··· Data for analysis
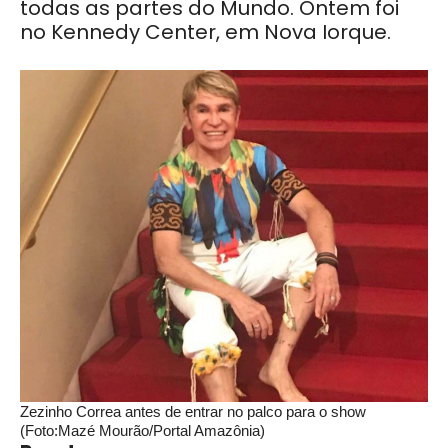
todas as partes do Mundo. Ontem foi
no Kennedy Center, em Nova Iorque.
Zezinho Correa antes de entrar no palco para o show
(Foto:Mazé Mourão/Portal Amazônia)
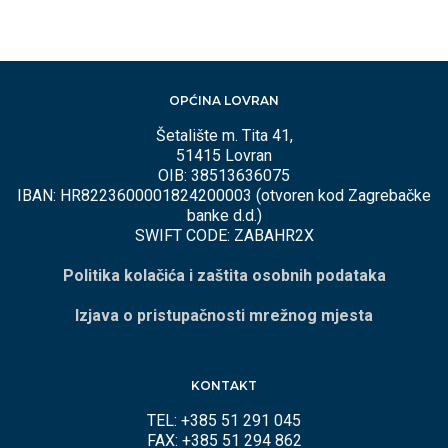
OPĆINA LOVRAN
Šetalište m. Tita 41,
51415 Lovran
OIB: 38513636075
IBAN: HR8223600001824200003 (otvoren kod Zagrebačke
banke d.d.)
SWIFT CODE: ZABAHR2X
Politika kolačića i zaštita osobnih podataka
Izjava o pristupačnosti mrežnog mjesta
KONTAKT
TEL: +385 51 291 045
FAX: +385 51 294 862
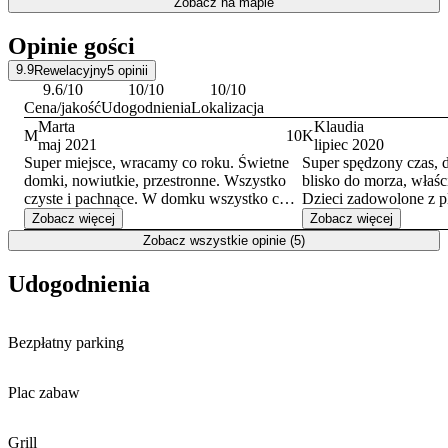
Zobacz na mapie
Obiekt zlokalizowany jest 400 m od plaży, do której prowadzi
łagodne, utwardzone zejście. W pobliżu znajdują się najważniejsze
Opinie gości
atrakcje Trzęsacza, takie jak słynne
Ruiny kościoła na klifie
, taras
widokowy oraz stacja Nadmorskiej Kolei Wąskotorowej.
9.9
Rewelacyjny
5
opinii
9.6
/10
10
/10
10
/10
Cena/jakość
Udogodnienia
Lokalizacja
Marta
Klaudia
M
10
K
maj 2021
lipiec 2020
Super miejsce, wracamy co roku. Świetne
Super spędzony czas, 
domki, nowiutkie, przestronne. Wszystko
blisko do morza, właśc
czyste i pachnące. W domku wszystko co
potrzebne, nawet naczynia dla dzieci, grill
Udogodnienia jak krzes
Zobacz więcej
Zobacz więcej
czy leżaki i parawan. Świetne miejsce
wanienka. Suszarka, g
Zobacz wszystkie opinie (5)
bardzo blisko plaży, a jednocześnie nie w
wysuszyć ręczniki po p
hałaśliwym centrum. Dużo przestrzeni przy
wyposażeniu parwan, l
Udogodnienia
domkach i plac zabaw dla dzieci. Obsługa
posesji. Myślę, że wró
bardzo pomocna. Byliśmy już 3 razy i z
kiedyś. Polecamy bard
pewnością będziemy wracać co roku.
Bezpłatny parking
Serdecznie polecam!
Plac zabaw
Grill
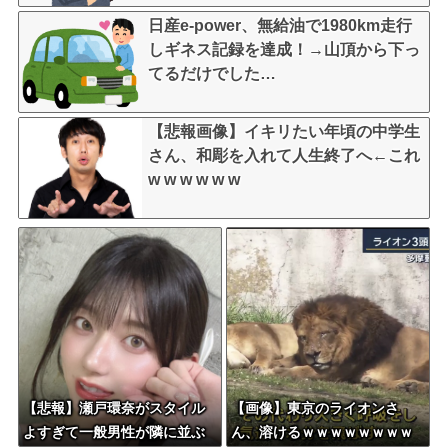
日産e-power、無給油で1980km走行
しギネス記録を達成！→山頂から下っ
てるだけでした…
【悲報画像】イキリたい年頃の中学生
さん、和彫を入れて人生終了へ←これ
w w w w w w
【悲報】瀬戸環奈がスタイル
【画像】東京のライオンさ
よすぎて一般男性が隣に並ぶ
ん、溶けるｗｗｗｗｗｗｗｗ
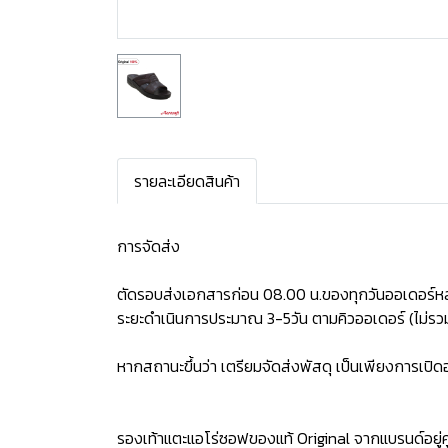
รายละเอียดสินค้า
การจัดส่ง
ตัดรอบส่งเอกสารก่อน 08.00 น.ของทุกวันออเดอร์หล
ระยะดำเนินการประมาณ 3-5วัน ตามคิวออเดอร์ (ไม่รวม
หากสถานะขึ้นว่า เตรียมจัดส่งพัสดุ เป็นเพียงการเป
รองเท้าแตะแอโร่ซอฟของแท้ Original จากแบรนด์อยู่คู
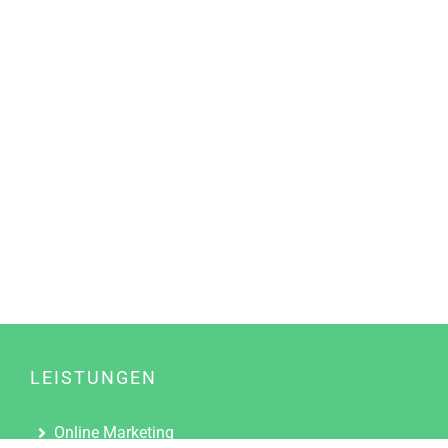
LEISTUNGEN
Online Marketing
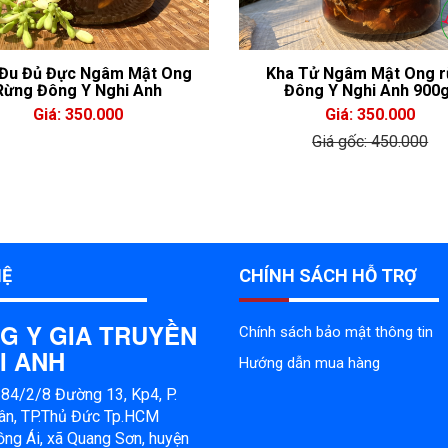
Đu Đủ Đực Ngâm Mật Ong
Kha Tử Ngâm Mật Ong 
Rừng Đông Y Nghi Anh
Đông Y Nghi Anh 900
Giá: 350.000
Giá: 350.000
Giá gốc: 450.000
HỆ
CHÍNH SÁCH HỖ TRỢ
G Y GIA TRUYỀN
Chính sách bảo mật thông tin
I ANH
Hướng dẫn mua hàng
: 84/2/8 Đường 13, Kp4, P.
ân, TP.Thủ Đức Tp.HCM
ng Ái, xã Quang Sơn, huyện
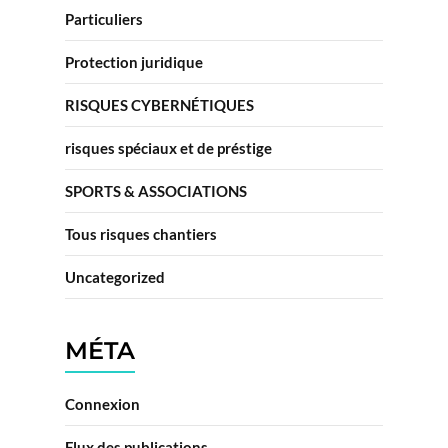
Particuliers
Protection juridique
RISQUES CYBERNÉTIQUES
risques spéciaux et de préstige
SPORTS & ASSOCIATIONS
Tous risques chantiers
Uncategorized
MÉTA
Connexion
Flux des publications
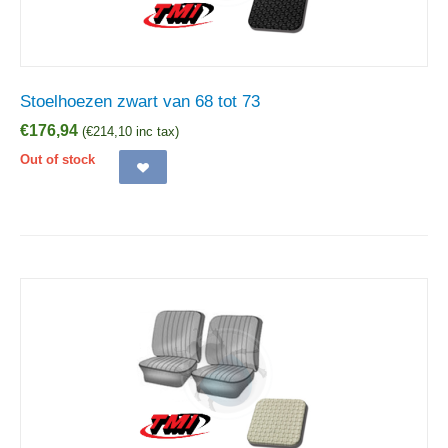
Stoelhoezen zwart van 68 tot 73
€
176,94
(
€
214,10
inc tax)
Out of stock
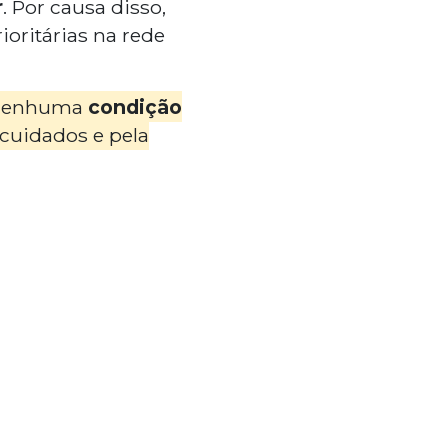
r
. Por causa disso,
oritárias na rede
m nenhuma
condição
cuidados e pela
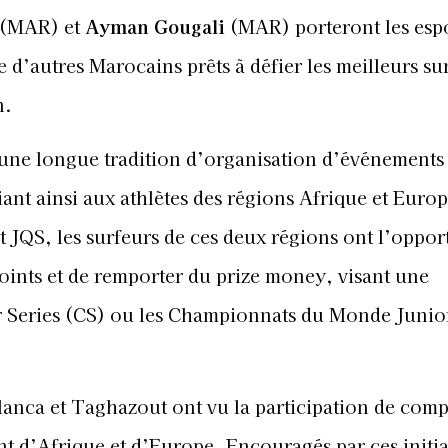
(MAR) et
Ayman Gougali
(MAR) porteront les esp
 d’autres Marocains prêts à défier les meilleurs su
n.
une longue tradition d’organisation d’événements 
ant ainsi aux athlètes des régions Afrique et Euro
t JQS, les surfeurs de ces deux régions ont l’oppor
oints et de remporter du prize money, visant une
er Series (CS) ou les Championnats du Monde Junio
lanca et Taghazout ont vu la participation de comp
t d’Afrique et d’Europe. Encouragés par ces initia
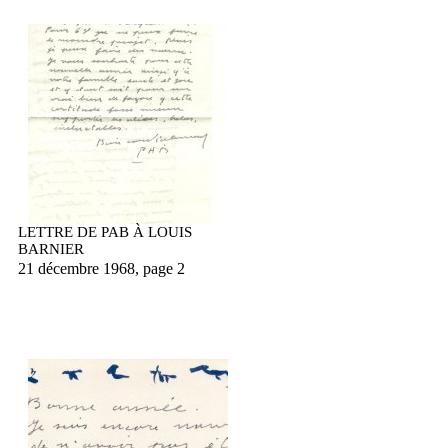
LETTRE DE PAB À LOUIS
BARNIER
21 décembre 1968, page 2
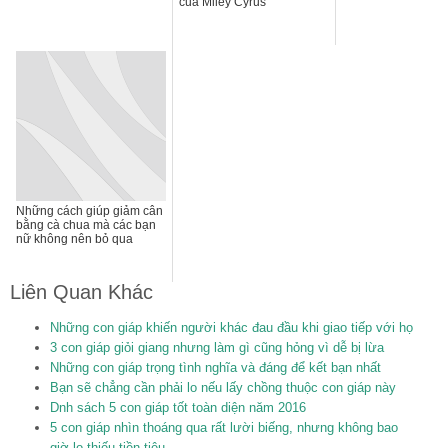
của Miley Cyrus
Những cách giúp giảm cân
bằng cà chua mà các bạn
nữ không nên bỏ qua
Liên Quan Khác
Những con giáp khiến người khác đau đầu khi giao tiếp với họ
3 con giáp giỏi giang nhưng làm gì cũng hỏng vì dễ bị lừa
Những con giáp trọng tình nghĩa và đáng để kết bạn nhất
Bạn sẽ chẳng cần phải lo nếu lấy chồng thuộc con giáp này
Dnh sách 5 con giáp tốt toàn diện năm 2016
5 con giáp nhìn thoáng qua rất lười biếng, nhưng không bao
giờ lo thiếu tiền tiêu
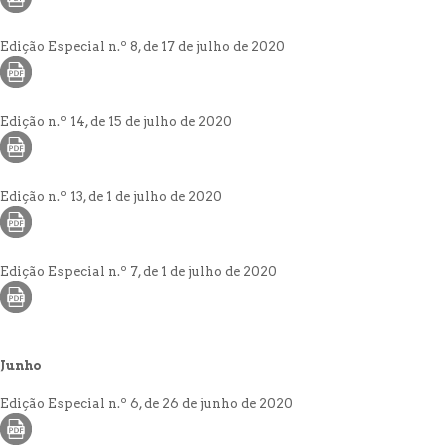
Edição Especial n.º 8, de 17 de julho de 2020
Edição n.º 14, de 15 de julho de 2020
Edição n.º 13, de 1 de julho de 2020
Edição Especial n.º 7, de 1 de julho de 2020
Junho
Edição Especial n.º 6, de 26 de junho de 2020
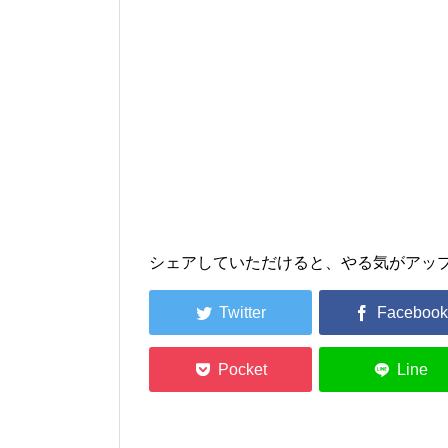
シェアしていただけると、やる気がアッ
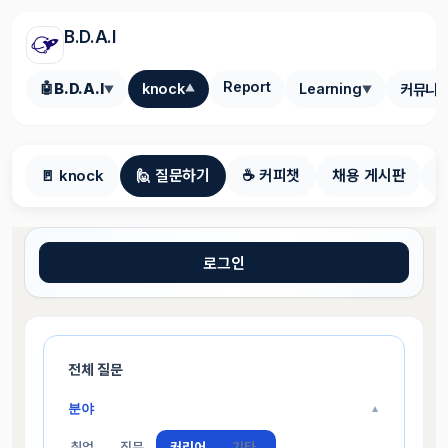
B.D.A.I
Report
🤖
B.D.A.I
knock
Learning
커뮤니
▼
▼
▼
🚪 knock
🙋 질문하기
☕ 커피챗
채용 게시판
로그인
전체 질문
분야
▼
취업
직무
커리어
기타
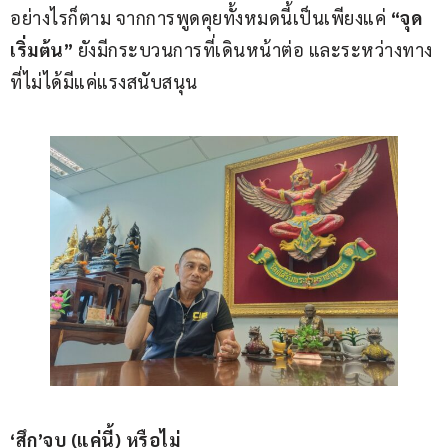
อย่างไรก็ตาม จากการพูดคุยทั้งหมดนี้เป็นเพียงแค่ 
“จุด
เริ่มต้น”
 ยังมีกระบวนการที่เดินหน้าต่อ และระหว่างทาง
ที่ไม่ได้มีแค่แรงสนับสนุน
‘สึก’จบ (แค่นี้) หรือไม่  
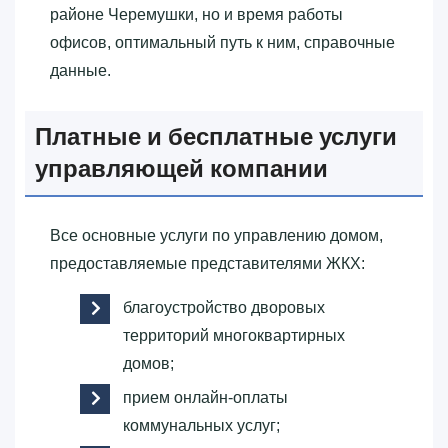
районе Черемушки, но и время работы
офисов, оптимальный путь к ним, справочные
данные.
Платные и бесплатные услуги
управляющей компании
Все основные услуги по управлению домом,
предоставляемые представителями ЖКХ:
благоустройство дворовых
территорий многоквартирных
домов;
прием онлайн-оплаты
коммунальных услуг;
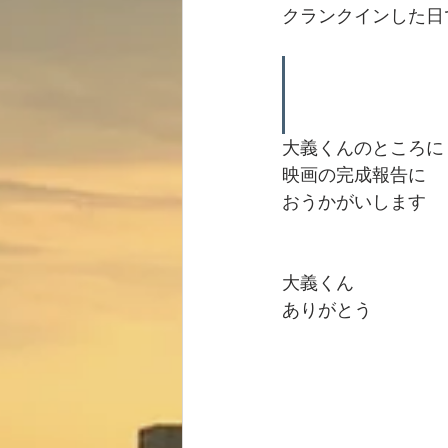
クランクインした日
大義くんのところに
映画の完成報告に
おうかがいします
大義くん
ありがとう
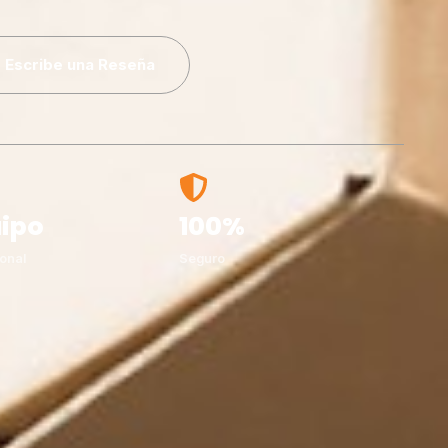
Escribe una Reseña
ipo
100%
onal
Seguro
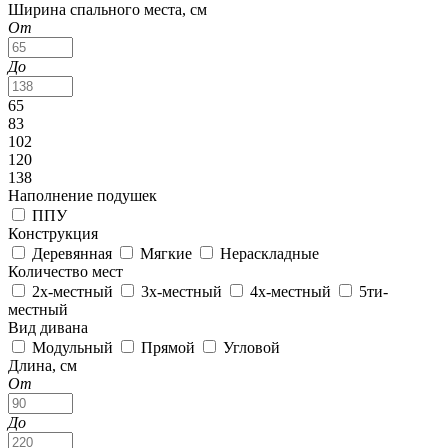
Ширина спального места, см
От
До
65
83
102
120
138
Наполнение подушек
ППУ
Конструкция
Деревянная
Мягкие
Нераскладные
Количество мест
2х-местный
3х-местный
4х-местный
5ти-
местный
Вид дивана
Модульный
Прямой
Угловой
Длина, см
От
До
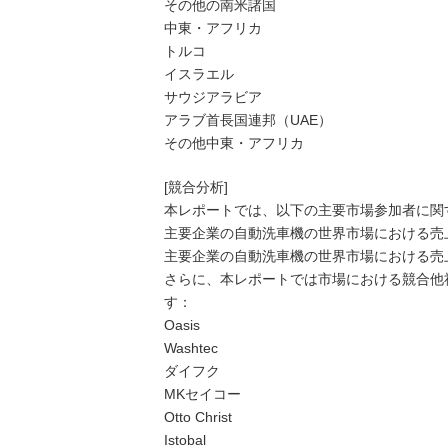
その他の南米諸国
中東・アフリカ
トルコ
イスラエル
サウジアラビア
アラブ首長国連邦（UAE）
その他中東・アフリカ
[競合分析]
本レポートでは、以下の主要市場参加者に関
主要企業の自動洗車機の世界市場における売上
主要企業の自動洗車機の世界市場における売上
さらに、本レポートでは市場における競合他
す：
Oasis
Washtec
ダイフク
MKセイコー
Otto Christ
Istobal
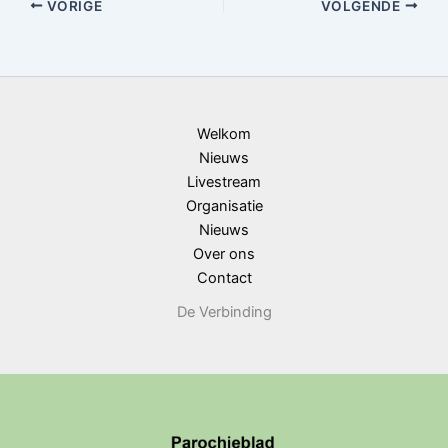
VORIGE
VOLGENDE
Welkom
Nieuws
Livestream
Organisatie
Nieuws
Over ons
Contact
De Verbinding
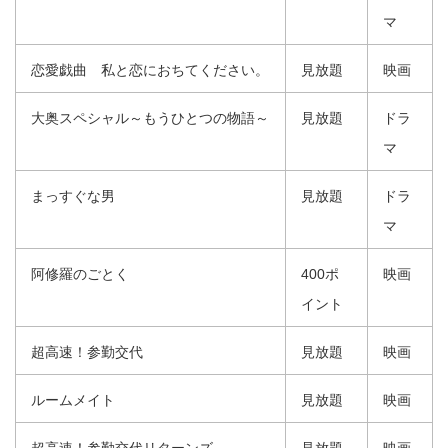
マ
恋愛戯曲 私と恋におちてください。
見放題
映画
大奥スペシャル～もうひとつの物語～
見放題
ドラ
マ
まっすぐな男
見放題
ドラ
マ
阿修羅のごとく
400ポ
映画
イント
超高速！参勤交代
見放題
映画
ルームメイト
見放題
映画
超高速！参勤交代リターンズ
見放題
映画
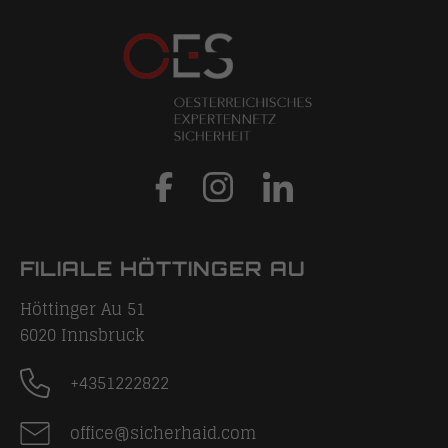
FILIALE HÖTTINGER AU
Höttinger Au 51
6020
Innsbruck
+4351222822
office@sicherhaid.com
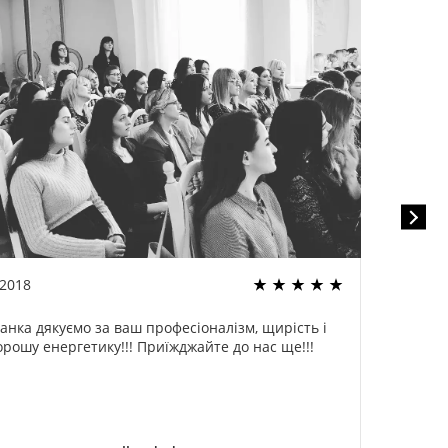
.2018
22.02
анка дякуємо за ваш професіоналізм, щирість і
Спа
орошу енергетику!!! Приїжджайте до нас ще!!!
оди
ог
дели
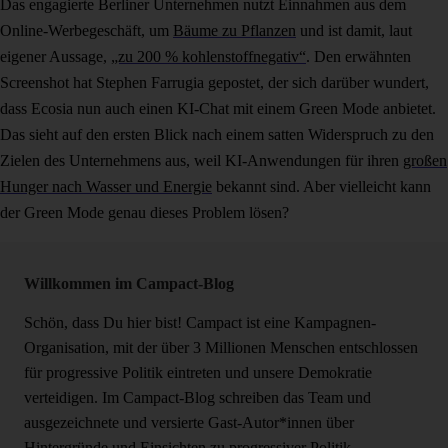
Das engagierte Berliner Unternehmen nutzt Einnahmen aus dem
Online-Werbegeschäft, um
Bäume zu Pflanzen
und ist damit, laut
eigener Aussage,
„zu 200 % kohlenstoffnegativ“
. Den erwähnten
Screenshot hat Stephen Farrugia gepostet, der sich darüber wundert,
dass Ecosia nun auch einen KI-Chat mit einem Green Mode anbietet.
Das sieht auf den ersten Blick nach einem satten Widerspruch zu den
Zielen des Unternehmens aus, weil KI-Anwendungen für ihren
großen
Hunger nach Wasser und Energie
bekannt sind. Aber vielleicht kann
der Green Mode genau dieses Problem lösen?
Willkommen im Campact-Blog
Schön, dass Du hier bist! Campact ist eine Kampagnen-
Organisation, mit der über 3 Millionen Menschen entschlossen
für progressive Politik eintreten und unsere Demokratie
verteidigen. Im Campact-Blog schreiben das Team und
ausgezeichnete und versierte Gast-Autor*innen über
Hintergründe und Einsichten zu progressiver Politik.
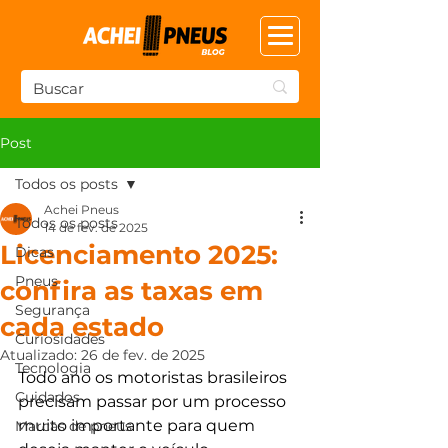
Post
Todos os posts
Achei Pneus
Todos os posts
14 de fev. de 2025
Licenciamento 2025:
Dicas
Pneus
confira as taxas em
Segurança
cada estado
Curiosidades
Atualizado:
26 de fev. de 2025
Tecnologia
Todo ano os motoristas brasileiros 
Cuidados
precisam passar por um processo 
muito importante para quem 
Marcas de pneus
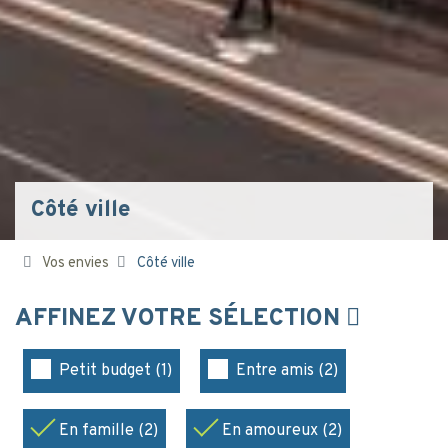
Côté ville
Vos envies
Côté ville
AFFINEZ VOTRE SÉLECTION
Petit budget (1)
Entre amis (2)
En famille (2)
En amoureux (2)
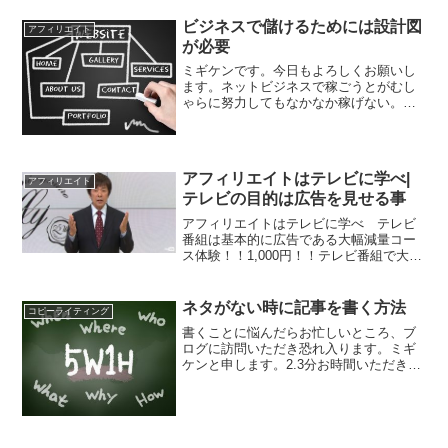
リエイトを批判してしている人がいるよ
ビジネスで儲けるためには設計図
うで。有名なアフィリ...
アフィリエイト
が必要
ミギケンです。今日もよろしくお願いし
ます。ネットビジネスで稼ごうとがむし
ゃらに努力してもなかなか稼げない。そ
んなことはありませんか？私はありま
す。いい記事を書いても誰も見てなかっ
たら宝のもちぐされですよね。ただ漫然
と記事を書いていてもやはり...
アフィリエイトはテレビに学べ|
アフィリエイト
テレビの目的は広告を見せる事
アフィリエイトはテレビに学べ テレビ
番組は基本的に広告である大幅減量コー
ス体験！！1,000円！！テレビ番組で大反
響！大幅減量ダイエットコース【 エルセ
ーヌ 】のご紹介 ー— blackphoenix
(@phoenixhunting) A...
ネタがない時に記事を書く方法
コピーライティング
書くことに悩んだらお忙しいところ、ブ
ログに訪問いただき恐れ入ります。ミギ
ケンと申します。2.3分お時間いただき、
ブログにお付き合いいただければ幸いで
す。毎日ブログを書いていると、ネタが
ない、と思う日がやっぱり出てきます。
書いている内容が同じ...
······
**Work instructions:**
Repeat exactly the lines in the entries from the one containing "der Green Mode genau dieses Problem lösen?" to the final line, inclusive, and nothing beyond them; skip pictures.

**Task result:**
der Green Mode genau dieses Problem lösen?
Willkommen im Campact-Blog
Schön, dass Du hier bist! Campact ist eine Kampagnen-
Organisation, mit der über 3 Millionen Menschen entschlossen
für progressive Politik eintreten und unsere Demokratie
verteidigen. Im Campact-Blog schreiben das Team und
ausgezeichnete und versierte Gast-Autor*innen über
Hintergründe und Einsichten zu progressiver Politik.
Post
Todos os posts
Achei Pneus
Todos os posts
14 de fev. de 2025
Licenciamento 2025:
Dicas
Pneus
confira as taxas em
Segurança
cada estado
Curiosidades
Atualizado:
26 de fev. de 2025
Tecnologia
Todo ano os motoristas brasileiros 
Cuidados
precisam passar por um processo 
muito importante para quem 
Marcas de pneus
Côté ville
Vos envies
Côté ville
AFFINEZ VOTRE SÉLECTION
Petit budget (1)
Entre amis (2)
En famille (2)
En amoureux (2)
リエイトを批判してしている人がいるよ
ビジネスで儲けるためには設計図
うで。有名なアフィリ...
アフィリエイト
が必要
ミギケンです。今日もよろしくお願いし
ます。ネットビジネスで稼ごうとがむし
ゃらに努力してもなかなか稼げない。そ
んなことはありませんか？私はありま
す。いい記事を書いても誰も見てなかっ
たら宝のもちぐされですよね。ただ漫然
と記事を書いていてもやはり...
アフィリエイトはテレビに学べ|
アフィリエイト
テレビの目的は広告を見せる事
アフィリエイトはテレビに学べ テレビ
番組は基本的に広告である大幅減量コー
ス体験！！1,000円！！テレビ番組で大反
響！大幅減量ダイエットコース【 エルセ
ーヌ 】のご紹介 ー— blackphoenix
(@phoenixhunting) A...
ネタがない時に記事を書く方法
コピーライティング
書くことに悩んだらお忙しいところ、ブ
ログに訪問いただき恐れ入ります。ミギ
ケンと申します。2.3分お時間いただき、
ブログにお付き合いいただければ幸いで
す。毎日ブログを書いていると、ネタが
ない、と思う日がやっぱり出てきます。
書いている内容が同じ...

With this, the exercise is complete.